11/24/2016 03:28:00 p. m.


Estaba sentada mirándolo en la distancia, él hablaba sobre algún filósofo que no conocía y yo intentaba comprender su absurdo modo de ver el mundo, tan claro, tan comprensible, tan suyo. De repente un rayo de sol se escurrió entre las persianas y como algo milimétricamente calculado se posó sobre sus ojos. Sentí que se me detuvo el corazón por unos instantes, sentí que el aire se ponía más denso, más pesado, estoy segura que el universo dejó de expandirse en ese preciso instante cuando sus ojos de sol me miraron y se veían tan claros, tan dulces, eran como un río de seguridad infinita.

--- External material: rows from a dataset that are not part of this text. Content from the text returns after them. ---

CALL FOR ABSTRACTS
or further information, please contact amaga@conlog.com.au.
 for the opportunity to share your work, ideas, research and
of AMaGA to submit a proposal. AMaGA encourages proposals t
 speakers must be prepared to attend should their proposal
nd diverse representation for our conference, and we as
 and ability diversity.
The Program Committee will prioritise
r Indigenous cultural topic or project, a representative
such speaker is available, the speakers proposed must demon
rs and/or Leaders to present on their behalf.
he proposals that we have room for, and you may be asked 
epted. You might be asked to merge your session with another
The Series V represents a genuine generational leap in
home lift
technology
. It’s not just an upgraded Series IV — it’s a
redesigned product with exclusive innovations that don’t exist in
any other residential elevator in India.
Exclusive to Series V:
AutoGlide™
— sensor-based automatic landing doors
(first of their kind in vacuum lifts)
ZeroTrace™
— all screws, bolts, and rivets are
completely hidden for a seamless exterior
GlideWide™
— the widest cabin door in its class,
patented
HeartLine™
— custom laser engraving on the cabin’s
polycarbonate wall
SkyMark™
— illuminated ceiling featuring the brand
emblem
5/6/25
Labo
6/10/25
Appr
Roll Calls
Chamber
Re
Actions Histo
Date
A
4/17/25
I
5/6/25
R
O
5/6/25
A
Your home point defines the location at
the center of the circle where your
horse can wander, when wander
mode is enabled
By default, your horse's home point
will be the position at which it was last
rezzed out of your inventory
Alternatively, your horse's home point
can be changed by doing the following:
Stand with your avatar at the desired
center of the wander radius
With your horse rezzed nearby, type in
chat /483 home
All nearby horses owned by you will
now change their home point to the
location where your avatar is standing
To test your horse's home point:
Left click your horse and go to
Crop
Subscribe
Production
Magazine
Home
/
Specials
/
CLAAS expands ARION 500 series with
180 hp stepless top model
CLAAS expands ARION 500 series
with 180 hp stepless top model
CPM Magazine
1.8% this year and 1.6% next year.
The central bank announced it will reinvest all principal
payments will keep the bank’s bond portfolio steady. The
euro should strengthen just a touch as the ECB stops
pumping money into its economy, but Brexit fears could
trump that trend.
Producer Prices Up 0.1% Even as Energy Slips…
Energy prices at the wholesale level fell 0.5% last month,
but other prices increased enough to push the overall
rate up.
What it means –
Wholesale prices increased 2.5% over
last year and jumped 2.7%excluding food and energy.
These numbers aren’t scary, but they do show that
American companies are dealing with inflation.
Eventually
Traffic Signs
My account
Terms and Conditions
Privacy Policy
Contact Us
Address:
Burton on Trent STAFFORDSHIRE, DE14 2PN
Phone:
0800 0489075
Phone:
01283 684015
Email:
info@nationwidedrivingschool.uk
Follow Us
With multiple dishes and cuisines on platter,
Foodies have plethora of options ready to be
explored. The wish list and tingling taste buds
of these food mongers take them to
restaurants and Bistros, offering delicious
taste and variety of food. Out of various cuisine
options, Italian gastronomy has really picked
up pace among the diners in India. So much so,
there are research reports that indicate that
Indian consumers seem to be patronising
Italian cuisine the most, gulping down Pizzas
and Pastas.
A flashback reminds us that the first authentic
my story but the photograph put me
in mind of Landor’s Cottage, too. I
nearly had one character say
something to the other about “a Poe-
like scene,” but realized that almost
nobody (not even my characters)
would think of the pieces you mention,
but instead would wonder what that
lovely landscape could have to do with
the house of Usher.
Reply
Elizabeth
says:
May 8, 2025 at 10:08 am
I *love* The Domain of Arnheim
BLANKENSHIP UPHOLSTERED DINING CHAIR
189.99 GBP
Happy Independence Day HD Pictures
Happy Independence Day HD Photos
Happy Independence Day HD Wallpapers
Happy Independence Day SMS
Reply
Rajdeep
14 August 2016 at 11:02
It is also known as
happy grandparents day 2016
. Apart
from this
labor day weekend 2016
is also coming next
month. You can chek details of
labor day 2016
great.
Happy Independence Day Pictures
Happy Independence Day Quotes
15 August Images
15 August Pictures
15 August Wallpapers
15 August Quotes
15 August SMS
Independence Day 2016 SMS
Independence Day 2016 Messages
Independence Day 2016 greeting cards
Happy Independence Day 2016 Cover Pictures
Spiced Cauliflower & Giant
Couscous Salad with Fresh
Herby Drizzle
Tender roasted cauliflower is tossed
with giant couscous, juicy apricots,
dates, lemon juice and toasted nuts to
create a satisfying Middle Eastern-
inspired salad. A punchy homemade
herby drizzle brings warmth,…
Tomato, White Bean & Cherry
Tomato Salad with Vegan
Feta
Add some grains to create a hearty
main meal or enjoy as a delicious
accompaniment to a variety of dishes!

Su piel, oh dios, su piel era color caribe brillante, y estoy casi segura que sabía a mar. Estar con él era como jugar a que no existe un mundo más allá de sus ojos color sol, que no existe un problema más grande que nadar en el suave aroma de su cabello y dejarte seducir por su invitación a ser libre, una libertad tan plena y tan absoluta que asusta.

¡Qué miedo implicaba tenerlo cerca! Y contrario a todos mis ataques de ansiedad disfrutaba de sobremanera sentarme a su lado a leer un poco y saborear su silencio, aunque supone un riesgo demasiado grande tomar un vuelo tan alto sin permiso de aterrizaje.